そして現在、今の日本で危険にさらされている青少年にどのように出会っていくことができるのかというプロジェクトが進行中です。
●サレジオ会学校の教育理念
サレジオ修道会の学校は、創立者ヨハネ・ボスコが大切にした「予防教育法」の実践を通して、カトリック精神に基づいたよき社会人を育成することを目標にしています。
●サレジオ会の紋章
サレジオ会で伝統的に用いられてきた紋章が初めて登場したのは、1885年12月8日のドン・ボスコから会員あてに印刷された書簡上でした。

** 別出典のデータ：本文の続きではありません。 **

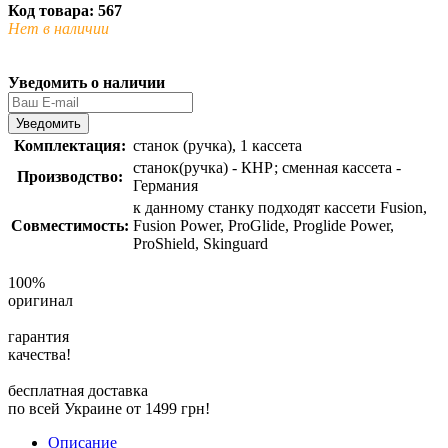
Код товара: 567
Нет в наличии
Уведомить о наличии
Уведомить
Комплектация:
станок (ручка), 1 кассета
станок(ручка) - КНР; сменная кассета -
Производство:
Германия
к данному станку подходят кассети Fusion,
Совместимость:
Fusion Power, ProGlide, Proglide Power,
ProShield, Skinguard
100%
оригинал
гарантия
качества!
бесплатная доставка
по всей Украине от 1499 грн!
Описание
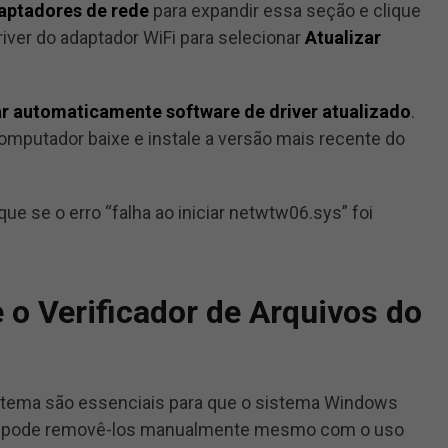
aptadores de rede
para expandir essa seção e clique
iver do adaptador WiFi para selecionar
Atualizar
r automaticamente software de driver atualizado
.
omputador baixe e instale a versão mais recente do
que se o erro “falha ao iniciar netwtw06.sys” foi
 o Verificador de Arquivos do
tema são essenciais para que o sistema Windows
ão pode removê-los manualmente mesmo com o uso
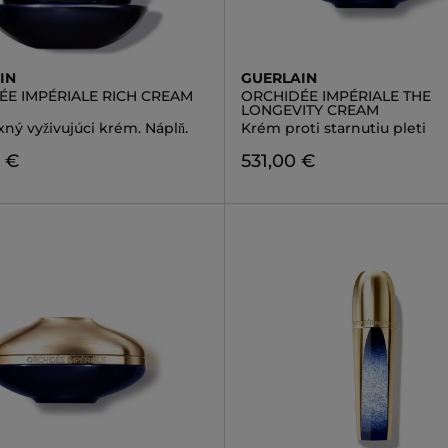
IN
GUERLAIN
ÉE IMPÉRIALE RICH CREAM
ORCHIDÉE IMPÉRIALE THE
LONGEVITY CREAM
ný vyživujúci krém. Náplň.
Krém proti starnutiu pleti
 €
531,00 €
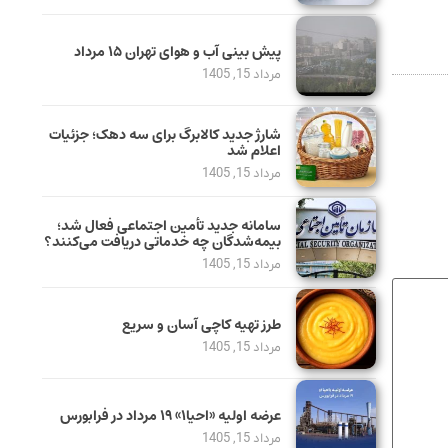
پیش بینی آب و هوای تهران ۱۵ مرداد
مرداد 15, 1405
شارژ جدید کالابرگ برای سه دهک؛ جزئیات
اعلام شد
مرداد 15, 1405
سامانه جدید تأمین اجتماعی فعال شد؛
بیمه‌شدگان چه خدماتی دریافت می‌کنند؟
مرداد 15, 1405
طرز تهیه کاچی آسان و سریع
مرداد 15, 1405
عرضه اولیه «احیا۱» ۱۹ مرداد در فرابورس
مرداد 15, 1405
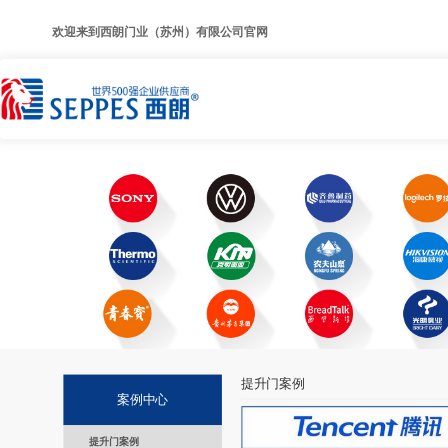
欢迎来到西朗门业（苏州）有限公司官网
提升门案例
案例中心
提升门案例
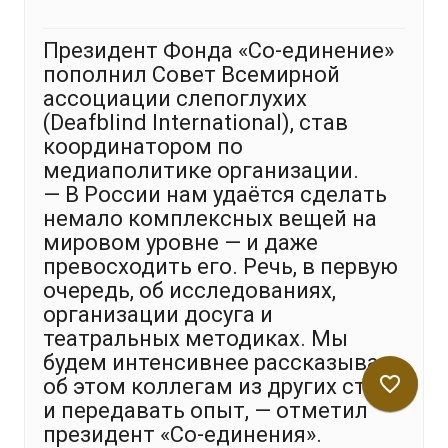
Президент Фонда «Со-единение»
пополнил Совет Всемирной
ассоциации слепоглухих
(Deafblind International), став
координатором по
медиаполитике организации.
— В России нам удаётся сделать
немало комплексных вещей на
мировом уровне — и даже
превосходить его. Речь, в первую
очередь, об исследованиях,
организации досуга и
театральных методиках. Мы
будем интенсивнее рассказывать
favorite_border
об этом коллегам из других стран
и передавать опыт, — отметил
президент «Со-единения».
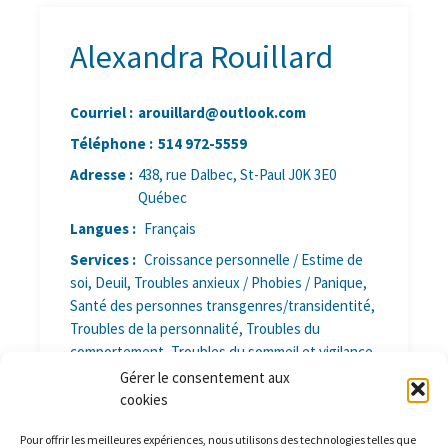
Alexandra Rouillard
Courriel :
arouillard@outlook.com
Téléphone :
514 972-5559
Adresse :
438, rue Dalbec, St-Paul J0K 3E0
Québec
Langues :
Français
Services :
Croissance personnelle / Estime de
soi, Deuil, Troubles anxieux / Phobies / Panique,
Santé des personnes transgenres/transidentité,
Troubles de la personnalité, Troubles du
comportement, Troubles du sommeil et vigilance,
Troubles relationnels, Séparation/divorce,
Gérer le consentement aux
Gestion du stress, Timidité, Familles
cookies
monoparentales / recomposées, Troubles de
Pour offrir les meilleures expériences, nous utilisons des technologies telles que
l'attachement, Troubles de l'attention, Déficit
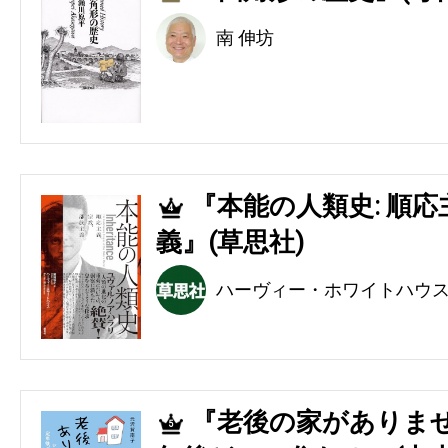
南 伸坊
『本能の人類史: 順
4
義』(草思社)
ハーヴィー・ホワイトハウ
『老後の家がありませ
5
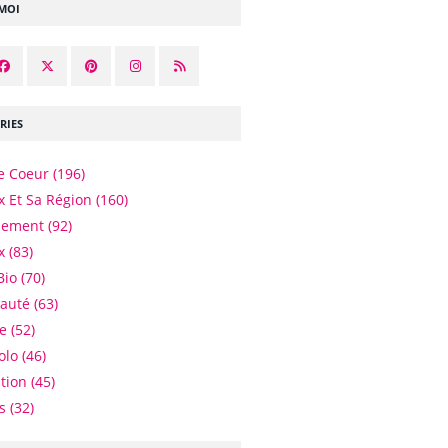
-MOI
RIES
e Coeur
(196)
 Et Sa Région
(160)
nement
(92)
x
(83)
Bio
(70)
eauté
(63)
e
(52)
olo
(46)
tion
(45)
es
(32)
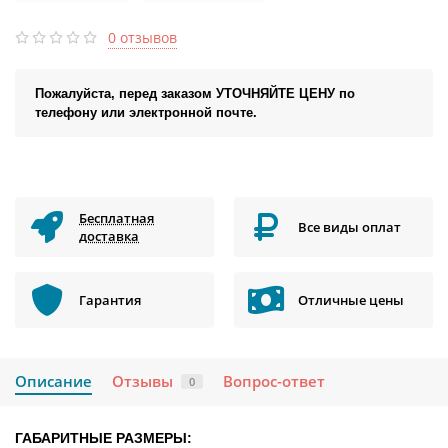
0 отзывов
Пожалуйста, перед заказом УТОЧНЯЙТЕ ЦЕНУ по
телефону или электронной почте.
Бесплатная
Все виды оплат
доставка
Гарантия
Отличные цены
Описание
Отзывы
Вопрос-ответ
0
ГАБАРИТНЫЕ РАЗМЕРЫ:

デザインしたのはボイディ教授という人物です。
輝く星、錨(いかり)燃える聖心はキリスト教諸徳を表し、会の守護者であるフランシスコ・サレジオの像が描かれています。下段に描かれた森(イタリア語で「ボスコ」)は、創立者の名字(ボスコ)を示し、森の後方の山々は会員たちのめざす霊的高みを象徴しています。左右を取り囲む椰子の葉とローレルは、修道生活を志す者に与えられる報いを表す伝統的なシンボルです。
最下部に示されるサレジオ会のモットー “Da mihi animas, caetera tolle”(我に魂を与え、他のものは取り去りたまえ)は、ドン・ボスコ以来の会員の理想です。
●聖フランシスコ・サレジオとドン・ボスコ
フランシスコ・サレジオ(イタリア語 Francesco di Sales (Salesio), フランス語 François de Sales, 1567-1622年)は、熱意あふれる司牧者、慈愛の教会博士として有名な聖人で、人々への深い愛情と柔和な聖性は、ドン・ボスコにも大きな影響を与えました。
ドン・ボスコは1854年、次のように述べています。「聖母マリアは私たちが修道会を創立することをお望みです。そこで私はこのグループをサレジアンと呼びたいと思います。フランシスコ・サレジオのご加護を願うことで、私たちはその深い聖性の恩恵にあずかることができるでしょう。」
こうして1854年、ドン・ボスコに生涯従うことを望んだ17人の青年たちによって、サレジオ会の最初のグループが結成されたのです。
●サレジオ会のロゴマーク
2002年に正式に発表されたサレジオ会のロゴマークは「ドン・ボスコとサレジオ会員が世界の青少年とともに歩む」姿をモチーフに作成されました。
ロゴの背景には薄いオレンジで地球をイメージした円の中と、白地でサレジアンのSの字がかたどられています。背景の円の上部が切り取られていることで、丘の間を通る道のように見ることもできます。前景は、上部にある3つの円と下部にある矢印の形からなっており、手を取り合う3人の人物と同時に、矢印の形の部分が家をイメージしたデザインになっています。
このロゴマークは会憲の精神、すなわち「ドン・ボスコが私たちのモデルであること」、「信仰・道理・愛情をもって青少年とともにいること」、「私たちの生活が青少年と共に歩む旅路」、さらに「サレジオ会の各支部は教育と福音化のための家であること」を示しています。